The end result of that is, that, when they emerge from their burrows the following year, those same females are simply not large enough and fit enough to raise young. Instead, they take a year off, concentrating on foraging so that they are large enough to breed the next time. This isn't true of all marmot species, and some do breed annually, but two thirds of them don't. In fact, the very largest marmots, such as the grey marmot (M. baibacina) of the Altai Mountains, typically breed only once every three years. Those that do manage annual breeding include the groundhog, which notably lives in just about the least harsh environment of any marmot species.

This combination of a short feeding season and the need to build up a large body also affects how long it takes young marmots to reach sexual maturity in the first place. Not only do marmots not reach maturity for a couple of years, but in almost all species, the young don't have time to abandon their place of birth and find somewhere new to live in their first year, instead hibernating close to home; the one exception is, again, the groundhog.

This in turn, means that communities of marmots build up, and they become, for squirrels, unusually social animals. Alpine marmots live in groups consisting of multiple adults as well as adolescent yearlings and any pups born that year. Only one pair of these adults breeds, apparently because they're so aggressive and bossy towards the others that the latter are too stressed to breed, even if the dominant pair happens to be taking that year off from rearing young themselves.
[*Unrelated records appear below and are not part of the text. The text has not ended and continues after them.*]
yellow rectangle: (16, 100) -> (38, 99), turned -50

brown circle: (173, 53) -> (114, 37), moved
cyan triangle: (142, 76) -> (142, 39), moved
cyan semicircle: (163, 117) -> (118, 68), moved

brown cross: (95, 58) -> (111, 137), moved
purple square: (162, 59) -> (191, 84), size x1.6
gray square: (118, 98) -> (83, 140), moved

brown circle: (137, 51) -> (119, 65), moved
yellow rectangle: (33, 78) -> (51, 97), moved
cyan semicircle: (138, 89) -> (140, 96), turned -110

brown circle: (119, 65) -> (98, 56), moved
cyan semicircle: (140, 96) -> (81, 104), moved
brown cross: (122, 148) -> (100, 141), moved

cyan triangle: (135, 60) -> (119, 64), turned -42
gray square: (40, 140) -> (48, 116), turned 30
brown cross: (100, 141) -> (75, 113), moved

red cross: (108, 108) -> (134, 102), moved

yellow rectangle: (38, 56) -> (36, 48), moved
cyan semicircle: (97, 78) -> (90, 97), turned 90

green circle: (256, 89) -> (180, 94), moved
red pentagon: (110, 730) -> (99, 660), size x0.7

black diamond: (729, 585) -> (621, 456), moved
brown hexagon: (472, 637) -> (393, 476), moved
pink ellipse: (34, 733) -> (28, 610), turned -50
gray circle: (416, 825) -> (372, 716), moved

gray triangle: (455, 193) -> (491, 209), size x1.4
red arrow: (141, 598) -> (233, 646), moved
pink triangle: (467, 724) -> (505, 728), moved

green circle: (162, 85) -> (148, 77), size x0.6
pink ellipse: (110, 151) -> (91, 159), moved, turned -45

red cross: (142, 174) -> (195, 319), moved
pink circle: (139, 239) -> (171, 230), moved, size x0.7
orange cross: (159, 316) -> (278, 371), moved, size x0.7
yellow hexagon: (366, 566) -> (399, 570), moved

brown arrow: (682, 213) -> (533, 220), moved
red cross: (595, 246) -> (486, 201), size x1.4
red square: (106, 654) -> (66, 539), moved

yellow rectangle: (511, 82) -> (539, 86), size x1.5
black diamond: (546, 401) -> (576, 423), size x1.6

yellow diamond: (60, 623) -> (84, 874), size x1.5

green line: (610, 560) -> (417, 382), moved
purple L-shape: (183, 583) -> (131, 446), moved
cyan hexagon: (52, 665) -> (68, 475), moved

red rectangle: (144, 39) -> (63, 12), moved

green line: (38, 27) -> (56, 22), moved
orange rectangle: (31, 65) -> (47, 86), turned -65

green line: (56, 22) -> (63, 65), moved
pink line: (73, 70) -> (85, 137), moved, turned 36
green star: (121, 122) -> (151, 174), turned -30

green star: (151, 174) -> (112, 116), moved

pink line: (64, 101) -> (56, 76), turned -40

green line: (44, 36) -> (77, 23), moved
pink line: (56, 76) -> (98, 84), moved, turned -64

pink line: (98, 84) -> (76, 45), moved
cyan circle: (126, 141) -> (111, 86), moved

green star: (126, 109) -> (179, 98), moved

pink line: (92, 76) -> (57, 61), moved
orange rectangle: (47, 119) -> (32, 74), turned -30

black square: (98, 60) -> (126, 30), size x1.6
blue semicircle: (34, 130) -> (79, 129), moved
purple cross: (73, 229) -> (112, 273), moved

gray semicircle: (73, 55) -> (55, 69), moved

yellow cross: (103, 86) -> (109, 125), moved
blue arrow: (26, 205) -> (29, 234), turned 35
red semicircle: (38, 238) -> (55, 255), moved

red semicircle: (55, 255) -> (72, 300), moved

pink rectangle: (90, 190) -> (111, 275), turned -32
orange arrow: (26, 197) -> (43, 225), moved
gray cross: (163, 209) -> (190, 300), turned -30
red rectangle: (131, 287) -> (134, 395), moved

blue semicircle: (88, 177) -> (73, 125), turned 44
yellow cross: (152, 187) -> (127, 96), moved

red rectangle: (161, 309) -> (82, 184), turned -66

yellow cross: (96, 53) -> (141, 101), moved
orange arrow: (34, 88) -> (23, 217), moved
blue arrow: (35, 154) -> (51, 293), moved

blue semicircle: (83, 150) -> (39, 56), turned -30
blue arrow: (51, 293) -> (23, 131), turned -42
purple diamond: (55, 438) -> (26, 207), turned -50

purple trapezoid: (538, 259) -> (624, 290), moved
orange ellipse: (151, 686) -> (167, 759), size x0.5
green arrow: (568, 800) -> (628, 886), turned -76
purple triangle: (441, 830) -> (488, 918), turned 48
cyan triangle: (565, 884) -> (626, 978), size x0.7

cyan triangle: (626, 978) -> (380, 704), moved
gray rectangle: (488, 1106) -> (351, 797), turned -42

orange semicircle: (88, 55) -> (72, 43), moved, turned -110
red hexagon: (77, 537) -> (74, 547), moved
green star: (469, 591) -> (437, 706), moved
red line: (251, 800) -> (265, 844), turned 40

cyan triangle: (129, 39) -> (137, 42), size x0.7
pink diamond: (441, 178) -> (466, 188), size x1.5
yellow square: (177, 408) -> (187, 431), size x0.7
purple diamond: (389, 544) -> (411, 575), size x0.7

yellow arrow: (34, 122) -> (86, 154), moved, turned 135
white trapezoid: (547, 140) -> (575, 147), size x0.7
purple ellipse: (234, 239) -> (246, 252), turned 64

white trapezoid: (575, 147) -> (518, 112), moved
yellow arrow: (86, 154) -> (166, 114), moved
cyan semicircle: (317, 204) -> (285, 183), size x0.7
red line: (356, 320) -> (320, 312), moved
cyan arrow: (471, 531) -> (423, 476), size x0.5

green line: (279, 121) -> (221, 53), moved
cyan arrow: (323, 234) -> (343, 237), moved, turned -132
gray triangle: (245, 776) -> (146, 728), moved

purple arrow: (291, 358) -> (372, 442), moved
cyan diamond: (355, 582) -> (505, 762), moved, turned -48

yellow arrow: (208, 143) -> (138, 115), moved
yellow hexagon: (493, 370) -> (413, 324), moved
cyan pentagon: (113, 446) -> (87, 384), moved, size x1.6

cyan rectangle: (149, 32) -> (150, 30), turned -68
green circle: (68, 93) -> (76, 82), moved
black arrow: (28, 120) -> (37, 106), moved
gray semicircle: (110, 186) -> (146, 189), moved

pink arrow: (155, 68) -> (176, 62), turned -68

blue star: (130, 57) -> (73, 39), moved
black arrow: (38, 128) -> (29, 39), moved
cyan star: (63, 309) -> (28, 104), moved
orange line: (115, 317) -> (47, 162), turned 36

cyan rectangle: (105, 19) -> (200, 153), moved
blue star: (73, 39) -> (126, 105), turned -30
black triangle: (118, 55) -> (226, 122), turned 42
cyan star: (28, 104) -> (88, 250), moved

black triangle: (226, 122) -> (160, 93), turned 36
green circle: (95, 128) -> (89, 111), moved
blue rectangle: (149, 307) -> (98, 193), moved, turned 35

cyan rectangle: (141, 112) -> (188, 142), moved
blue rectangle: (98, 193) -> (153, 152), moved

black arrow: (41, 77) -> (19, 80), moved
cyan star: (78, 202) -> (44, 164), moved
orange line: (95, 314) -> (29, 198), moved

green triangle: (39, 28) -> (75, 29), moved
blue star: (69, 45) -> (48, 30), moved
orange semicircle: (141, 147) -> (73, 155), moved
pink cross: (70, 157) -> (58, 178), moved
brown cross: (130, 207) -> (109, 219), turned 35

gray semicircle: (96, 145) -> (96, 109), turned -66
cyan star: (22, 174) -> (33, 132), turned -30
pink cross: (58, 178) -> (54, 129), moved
It's perhaps worth noting here that a species of squirrel closely related to marmots, the golden-mantled ground squirrel (Callospermophilus lateralis), lives in the exact same mountainous region as some yellow-bellied marmots. Like marmots, they too, hibernate, yet, being smaller, they don't have to use up quite so much of their time searching for adequate food in the autumn. Their young do have enough time to leave home, and it's at least plausible that this is why the ground squirrels, but not the marmots, remain anti-social and avoid getting in each others' way.

Marmots haven't always lived like this. The oldest fossil marmot that we know of, M. vetus, lived in what were, at the time, the warm lowland forests of Nebraska, around 8 million years ago. Not long after this, marmots began to inhabit upland areas, and they only became larger when the world grew colder. The Ice Ages, in particular, seem to have been a good time for them, and the different species seem to have been isolated in their respective mountain ranges since at least that time.

Now, of course, marmots are facing further climate change, and much more rapidly this time than in the past. While many can probably adapt, drier, warmer, weather will affect others by reducing the time available for feeding during the year. When their lifestyle already has to make accommodations for a short feeding season, that could be a real risk. For many, the only viable alternative will be to head further uphill, to higher slopes that remain cold enough for them and damp enough for their food.

But the problem with heading uphill is that, sooner or later, you run out of mountain. Olympic marmots (M. olympus), for example, live only in the highland interior of one peninsula on the western side of the Puget Sound. At the moment, they are numerous, and largely untroubled, but in the longer term, if the local climate changes enough, there are only so many places they can retreat to if they are to avoid the perils of their close neighbour, the critically endangered Vancouver Island marmot (M. vancouverensis).